De nuevo miré a Luis. Apartándole
con suavidad, cogí la Alhambra y bebí a morro. Me encanta beber directamente de
la botella. Es como besar una boca fresca y dura, pero llena de sabor. Como si
el verano me diera un morreo.
Él se retiró despacio, sonriendo una
vez más. ¡Dios! Cuando ese hombre sonreía, todo el mundo se paraba unos
instantes. Debería estar prohibido y multado provocar aquellas sensaciones en
mí. Siempre se me ocurren varios castigos que pondría, como penitencia. ¡Bufffff…!
Bebió también.
Durante un buen rato, la
conversación versó de nuevo sobre temas menos calientes, pero agradables y
hasta sugerentes: la cerveza, los frutos secos y el calor. Ambos nos pusimos al
día de los viajes que deseábamos hacer, los lugares que queríamos visitar y las
ganas que teníamos de vacaciones.
Había pasado poco más de media
hora, cuando Luis me dijo:
—Perdona, tengo que hacer una
llamada.
—Nos vamos ya, si quieres —comenté.
—No quiero —me interrumpió. Pero al
momento corrigió la brusquedad de sus palabras, explicándose—: Quiero decir que
no es eso lo que pretendo. Perdona. No tardo nada.
Marcó.
—Sí. ¿Mamá? Perdona, no me esperes
a cenar. Me ha surgido algo. Yo también te quiero. —Iba a colgar. Pero continuó—
¿Eh? Sí, sí. Mañana sí que voy. Un beso.
A pesar de no haberle mirado,
mientras hablaba, por discreción, era evidente que había escuchado todo lo que
habló. Me sorprendió, la verdad.
—Tenía que llamarla. Si no, se
preocupa —se explicó—. Ceno todos los días en su casa.
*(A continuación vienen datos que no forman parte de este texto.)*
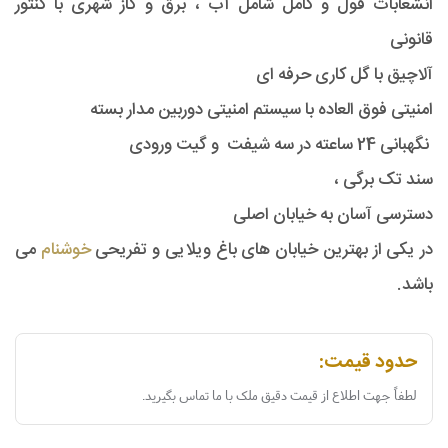
انشعابات فول و کامل شامل آب ، برق و گاز شهری با کنتور
قانونی
آلاچیق با گل کاری حرفه ای
امنیتی فوق العاده با سیستم امنیتی دوربین مدار بسته
نگهبانی 24 ساعته در سه شیفت و گیت ورودی
سند تک برگی ،
دسترسی آسان به خیابان اصلی
در یکی از بهترین خیابان های باغ ویلایی و تفریحی
خوشنام
می
باشد.
حدود قیمت:
لطفاً جهت اطلاع از قیمت دقیق ملک با ما تماس بگیرید.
—No tienes que darme explicaciones,
Luis —respondí.
—Quiero hacerlo. —Y volvió la
sonrisa—¿Me invitas a cenar?
—Jajajaja… No sé… —hice como si
dudara—. ¿Cómo sabes que no tengo algún compromiso? —pregunté.
—Te he fisgado las bolsas
—respondió—. Pizza, vino, patatas fritas, paté, embutido…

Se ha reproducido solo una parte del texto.